Are you a code sensei? A customer-service rock star? Do you have a passion for sales? Will you devote your life to conference calls, leaving your family and friends behind while you camp out under your desk, ready to dial in at any time?
If the answer to all those questions is “no”—or even a nervous, hesitant smile—then hopefully you don’t need to look for a new job anytime soon. If you do, get ready to convince prospective employers that you are a success-obsessed results ninja, whatever that means.

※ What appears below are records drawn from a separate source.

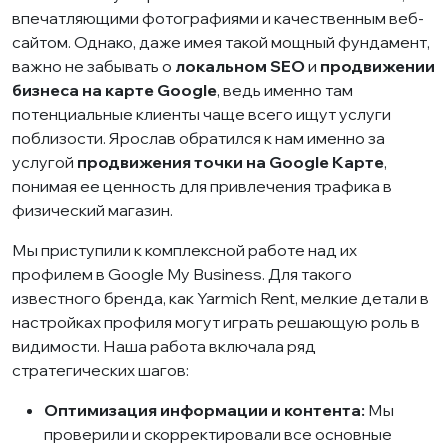
впечатляющими фотографиями и качественным веб-
сайтом. Однако, даже имея такой мощный фундамент,
важно не забывать о
локальном SEO
и
продвижении
бизнеса на карте Google
, ведь именно там
потенциальные клиенты чаще всего ищут услуги
поблизости. Ярослав обратился к нам именно за
услугой
продвижения точки на Google Карте
,
понимая ее ценность для привлечения трафика в
физический магазин.
Мы приступили к комплексной работе над их
профилем в Google My Business. Для такого
известного бренда, как Yarmich Rent, мелкие детали в
настройках профиля могут играть решающую роль в
видимости. Наша работа включала ряд
стратегических шагов:
Оптимизация информации и контента:
Мы
проверили и скорректировали все основные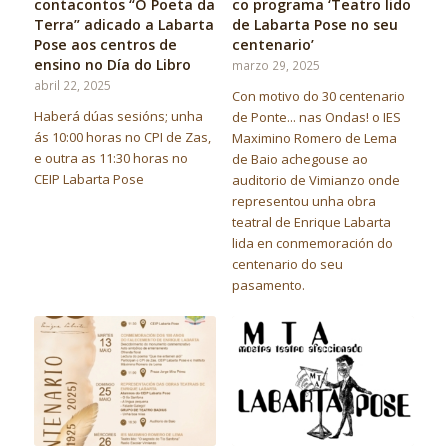
contacontos “O Poeta da
co programa ‘Teatro lido
Terra” adicado a Labarta
de Labarta Pose no seu
Pose aos centros de
centenario’
ensino no Día do Libro
marzo 29, 2025
abril 22, 2025
Con motivo do 30 centenario
Haberá dúas sesións; unha
de Ponte... nas Ondas! o IES
ás 10:00 horas no CPI de Zas,
Maximino Romero de Lema
e outra as 11:30 horas no
de Baio achegouse ao
CEIP Labarta Pose
auditorio de Vimianzo onde
representou unha obra
teatral de Enrique Labarta
lida en conmemoración do
centenario do seu
pasamento.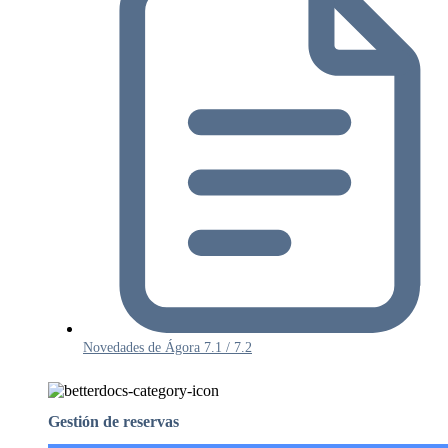
Novedades de Ágora 7.1 / 7.2
Gestión de reservas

A generation ago, American job seekers might have opened a newspaper to find want ads with perfunctory explanations of desired skills, such as carpentry or customer service. Classifieds, after all, contain little room for florid prose. But in the past two decades, a changing labor market, combined with the internet’s ability to make things functionally more efficient but existentially far worse, has dramatically transformed how American companies recruit prospective employees. The result is the obnoxious state of the modern job listing, which is often short on details and long on silly demands.
Although this trend has some roots in start-up culture, it has spread to virtually all American industries and far beyond the bounds of urban office work. Alley, a co-working space in New York, seeks a social-media and marketing manager at the company who is “one part visionary, one part online warrior, one part pop-culture guru, a dash of precocious energy, mixed with a little lyrical whimsey, and served with a shot of espresso.” A listing for an Atlanta-based “customer support hero” at the software company Autodesk wants to hear from you if you’re “a ninja with your keyboard” who has “a passion for incredible customer service.”